By Morton Marcus
Hoosier cities often have natural areas left over from the conversion of woods to farmland and the subsequent urban development. These are patches of land, stands of trees and vistas along waterways as yet undisturbed by the generations preceding us.
We, then, have the opportunity to preserve a natural area in our time and allow later generations to explore their land use options.
Such opportunities feed greed, ego and civic virtue alike. There is a section of Crown Hill Cemetery in Indianapolis that illustrates this truism. Here, centuries-old trees survive along the northern edge of the property. In 2006 and 2007, Crown Hill, a private enterprise, attempted to sell the land for development as a commercial strip mall.
A band of citizens, guided in part by the Indiana Forest Alliance, stopped that desecration.
Recently, the U.S. Veterans Administration sought a site to honor the cremated remains of those who served their country. What better place than Crown Hill where distinguished Hoosiers (including poet Riley and gangster Dillinger) have been interred?
Crown Hill and the VA cut a deal for $850,000, and the VA designed a facility that would have cut down the ancient trees. The VA dutifully posted a notice in the Federal Register. How often do you read the Federal Register?
Pressed by concerned citizen groups, the VA conducted public meetings at which the arrogance and narrow-focus of the bureaucratic mind was fully displayed. And they gave out a party favor: emery boards — the perfect gift from those who are abrasive and out of touch with concerned citizens.

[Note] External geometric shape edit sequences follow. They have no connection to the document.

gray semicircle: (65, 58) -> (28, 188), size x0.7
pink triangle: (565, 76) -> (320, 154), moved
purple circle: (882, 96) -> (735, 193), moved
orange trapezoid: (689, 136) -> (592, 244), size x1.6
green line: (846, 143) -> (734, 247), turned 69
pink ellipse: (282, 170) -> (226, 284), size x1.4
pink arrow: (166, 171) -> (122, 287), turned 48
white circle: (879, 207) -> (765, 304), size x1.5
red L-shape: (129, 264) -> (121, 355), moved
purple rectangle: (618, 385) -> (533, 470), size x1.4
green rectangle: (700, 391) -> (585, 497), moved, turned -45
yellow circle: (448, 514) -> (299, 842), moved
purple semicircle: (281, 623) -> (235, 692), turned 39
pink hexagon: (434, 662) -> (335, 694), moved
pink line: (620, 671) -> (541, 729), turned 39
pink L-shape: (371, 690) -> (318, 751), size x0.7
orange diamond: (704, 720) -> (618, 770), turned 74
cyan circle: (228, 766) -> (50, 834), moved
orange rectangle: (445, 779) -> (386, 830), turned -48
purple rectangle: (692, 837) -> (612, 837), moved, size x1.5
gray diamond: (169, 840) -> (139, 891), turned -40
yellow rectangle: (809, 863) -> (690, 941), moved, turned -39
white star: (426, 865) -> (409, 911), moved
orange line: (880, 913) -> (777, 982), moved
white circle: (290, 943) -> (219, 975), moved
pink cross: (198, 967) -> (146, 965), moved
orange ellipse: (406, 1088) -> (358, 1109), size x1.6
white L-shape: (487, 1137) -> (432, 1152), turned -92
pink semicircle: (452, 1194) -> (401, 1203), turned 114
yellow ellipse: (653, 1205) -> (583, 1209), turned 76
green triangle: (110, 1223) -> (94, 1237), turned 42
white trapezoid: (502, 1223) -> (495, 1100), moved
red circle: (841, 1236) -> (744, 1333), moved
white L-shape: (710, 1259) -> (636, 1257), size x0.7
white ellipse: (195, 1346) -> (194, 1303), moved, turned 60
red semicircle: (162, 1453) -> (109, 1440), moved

Finally, with the delayed help of a few elected officials, the VA exchanged the disputed property for other land at the cemetery. A private foundation then matched the VA purchase price, to preserve the forest’s distinctive assets and donate it to the city for a nature park.

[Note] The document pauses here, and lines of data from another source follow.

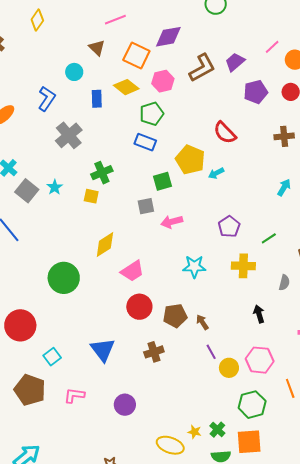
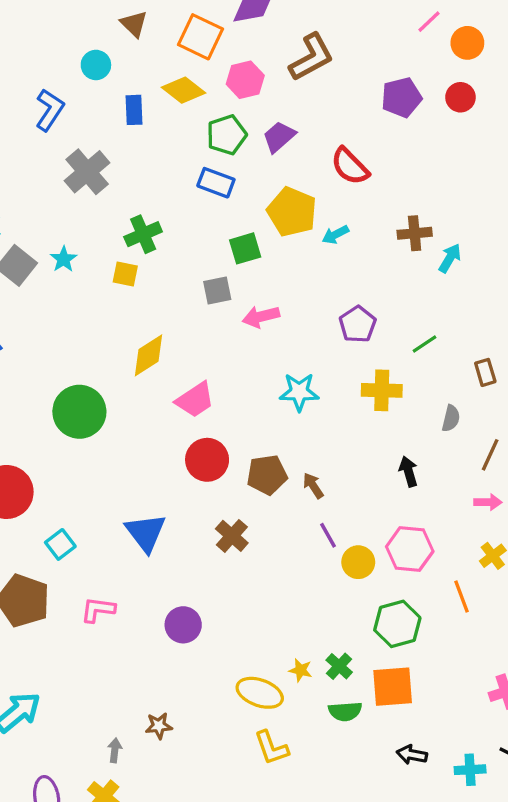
purple trapezoid: (235, 62) -> (279, 137), moved
brown cross: (284, 136) -> (415, 233), moved
brown cross: (154, 352) -> (232, 536), turned -30

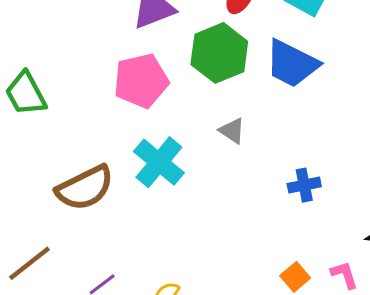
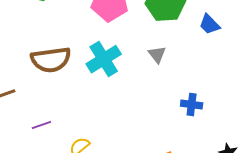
blue trapezoid: (292, 64) -> (209, 24), size x0.6

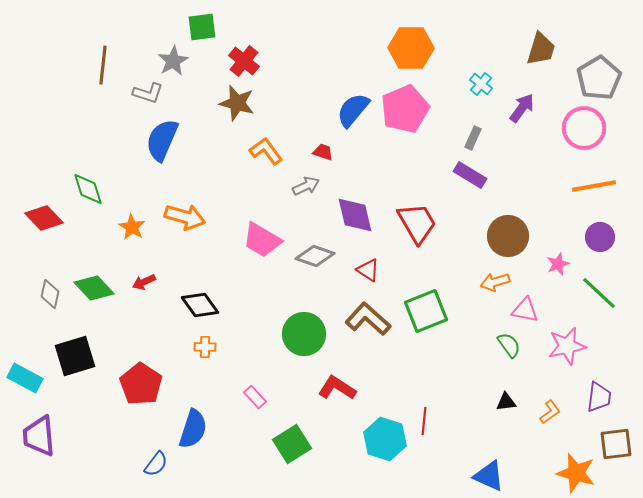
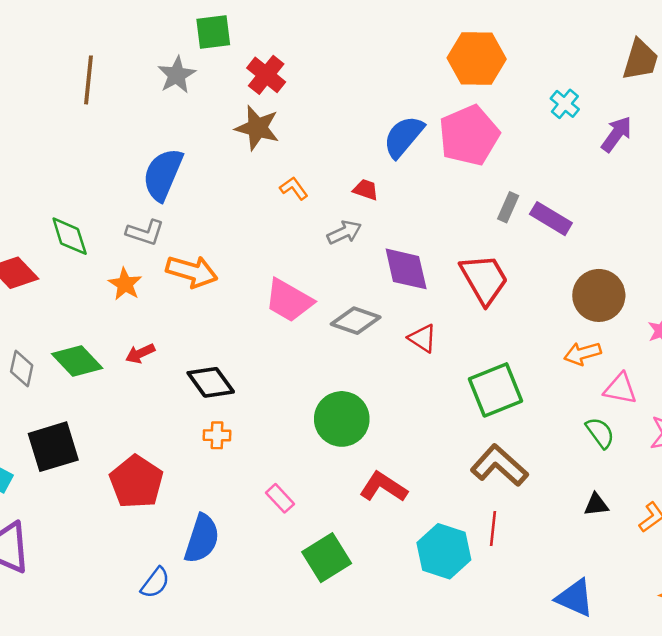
gray L-shape: (148, 93) -> (145, 232), moved
gray rectangle: (473, 138) -> (508, 207), moved
orange L-shape: (266, 151) -> (294, 188), size x0.7
brown L-shape: (368, 319) -> (499, 466), moved

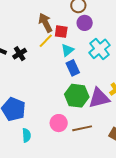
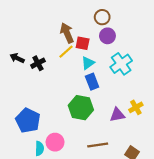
green hexagon: (77, 96) -> (81, 108), moved
purple triangle: (99, 98) -> (117, 115), size x0.7
pink circle: (59, 123) -> (55, 142), moved

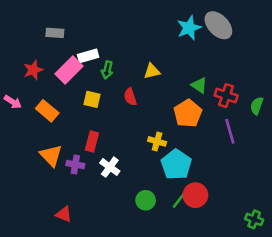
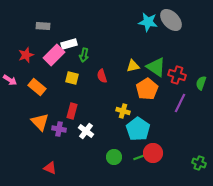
cyan star: (189, 28) -> (148, 22), turned 30
yellow triangle: (152, 71) -> (133, 66), moved
green triangle: (199, 85) -> (156, 67), size x1.5
purple line: (230, 131) -> (180, 103), turned 42
green line: (179, 200) -> (140, 157), turned 32
green cross: (254, 219) -> (199, 163), moved

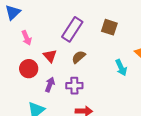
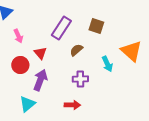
brown semicircle: (79, 57) -> (76, 50), moved
purple arrow: (50, 85) -> (40, 80), size x1.5
purple cross: (74, 86) -> (80, 79), moved

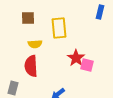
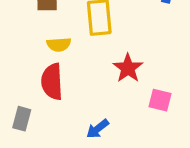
pink square: (87, 65) -> (160, 100), moved

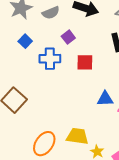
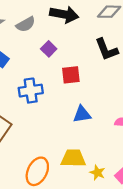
blue cross: (50, 59) -> (31, 91), moved
blue triangle: (105, 99) -> (82, 114), moved

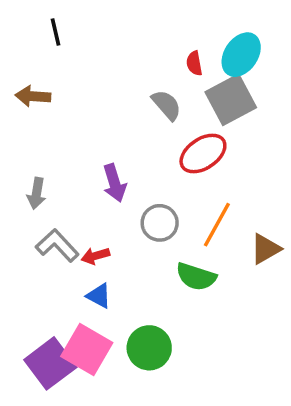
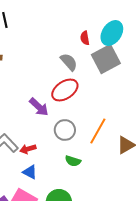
red ellipse: (203, 154) -> (65, 90), moved
purple arrow: (114, 183) -> (39, 107), turned -30
green semicircle: (196, 277) -> (73, 161), moved, size x0.7

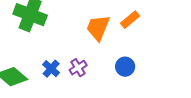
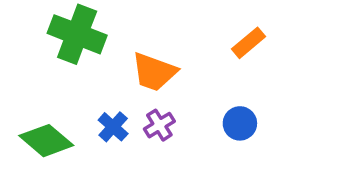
orange trapezoid: (98, 28) -> (154, 72), moved, turned -92

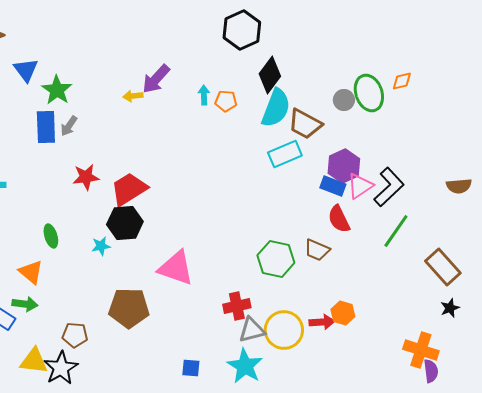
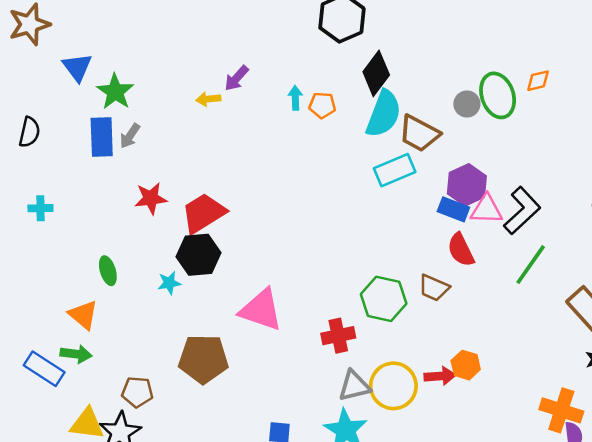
purple arrow: (156, 79) -> (237, 78), size x0.7
pink triangle: (360, 186) -> (487, 209), turned 36
red cross: (237, 306) -> (338, 336), moved

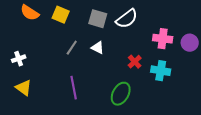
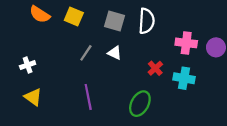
white semicircle: (127, 19) -> (147, 21), turned -50

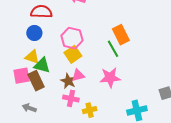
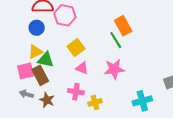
pink hexagon: (72, 38) -> (65, 15), moved
yellow triangle: (32, 57) -> (35, 52), turned -42
pink triangle: (78, 75) -> (82, 68), turned 40
brown star: (68, 81) -> (47, 100), moved
gray arrow: (29, 108) -> (26, 94), moved

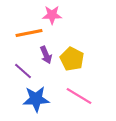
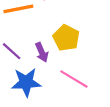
purple arrow: (46, 55) -> (42, 52), moved

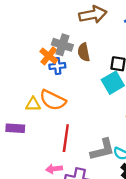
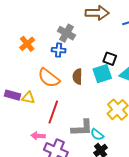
brown semicircle: (84, 52) -> (77, 77), moved
orange cross: (49, 56) -> (27, 44), moved
yellow triangle: (33, 104) -> (28, 98), moved

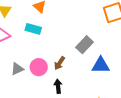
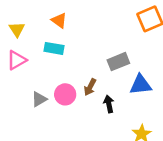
gray rectangle: (85, 45) -> (118, 62), turned 30
black arrow: (58, 86) -> (109, 104), moved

The last I heard, Crown Hill was stalling, no doubt seeking more money, in the perpetual lust for more. What steps will the cemetery take next to obtain more money, more attention and more business? Will they transform the property from a resting place to a tourist attraction?

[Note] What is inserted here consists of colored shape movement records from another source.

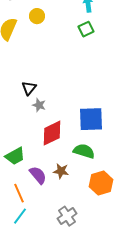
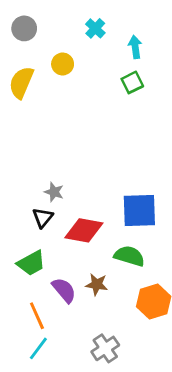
black triangle: (29, 88) -> (43, 218), moved
gray star: (39, 105) -> (54, 192), moved
red diamond: (52, 133) -> (84, 230), turned 36

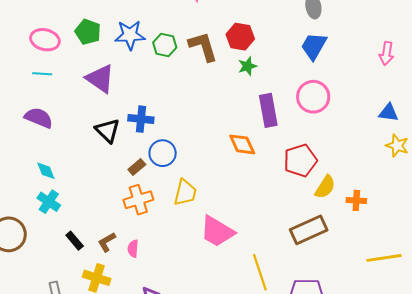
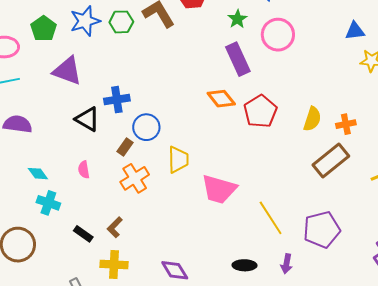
green pentagon: (88, 32) -> (44, 29), turned 30
green star: (247, 66) -> (237, 19), moved
red pentagon: (300, 160) -> (260, 111), moved
brown rectangle: (309, 230) -> (331, 161), moved
pink semicircle: (133, 249) -> (84, 170), moved

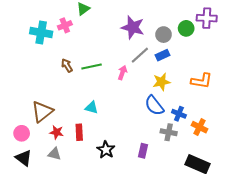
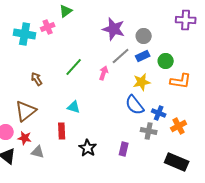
green circle: (186, 28) -> (166, 61), moved
brown arrow: (67, 65) -> (37, 79), moved
green line: (92, 66) -> (74, 67), turned -36
orange cross: (200, 127) -> (179, 126), turned 35
red star: (57, 132) -> (25, 138), moved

This brings us to another, current ill-advised effort in Indianapolis. A developer wants to cut down the small forest at an intersection on 86th Street to build a commercial/residential facility.
The acres abut the Keystone expressway and the heavily developed, commercial stretch along 86th and 82nd streets from the Fashion Center east to the Castleton Mall and beyond.
There is no evidence added commercial space is needed in this already congested Indianapolis area. But developers don’t have to demonstrate community need. All they require is financing and a compliant zoning board.
Again, a group of citizens is battling to preserve the woods, to maintain a remembrance of our inheritance and our responsibility to future generations. Wish them luck.